_Task requirements_
Among the entries, which lines carry the string "vores"? Copy each of them.

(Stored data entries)
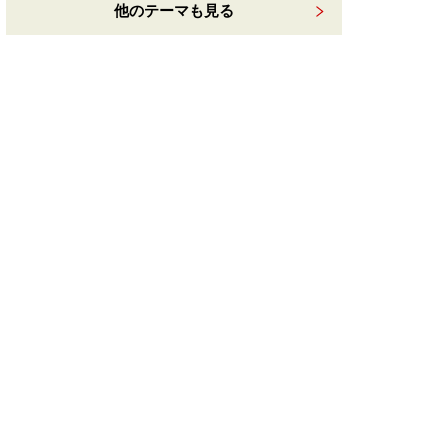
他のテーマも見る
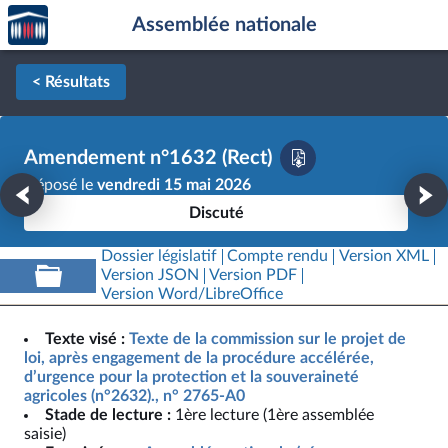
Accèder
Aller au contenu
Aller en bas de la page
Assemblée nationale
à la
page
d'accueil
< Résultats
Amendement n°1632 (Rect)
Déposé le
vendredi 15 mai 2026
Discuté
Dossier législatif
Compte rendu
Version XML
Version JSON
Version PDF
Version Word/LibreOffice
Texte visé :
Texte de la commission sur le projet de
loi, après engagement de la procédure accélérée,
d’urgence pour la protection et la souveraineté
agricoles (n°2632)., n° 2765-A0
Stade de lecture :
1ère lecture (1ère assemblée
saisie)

...

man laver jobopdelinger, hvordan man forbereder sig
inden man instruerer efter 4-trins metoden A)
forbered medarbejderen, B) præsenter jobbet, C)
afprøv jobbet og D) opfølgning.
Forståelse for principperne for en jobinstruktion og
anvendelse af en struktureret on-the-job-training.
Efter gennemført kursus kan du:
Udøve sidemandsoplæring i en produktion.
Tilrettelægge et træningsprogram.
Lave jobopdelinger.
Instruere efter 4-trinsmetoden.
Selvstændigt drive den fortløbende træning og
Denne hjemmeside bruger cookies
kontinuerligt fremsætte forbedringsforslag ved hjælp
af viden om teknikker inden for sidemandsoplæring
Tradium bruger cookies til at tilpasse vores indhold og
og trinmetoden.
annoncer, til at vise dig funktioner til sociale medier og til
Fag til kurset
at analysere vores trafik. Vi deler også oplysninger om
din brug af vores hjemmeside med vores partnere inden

_Task solution_
Tradium bruger cookies til at tilpasse vores indhold og
at analysere vores trafik. Vi deler også oplysninger om
din brug af vores hjemmeside med vores partnere inden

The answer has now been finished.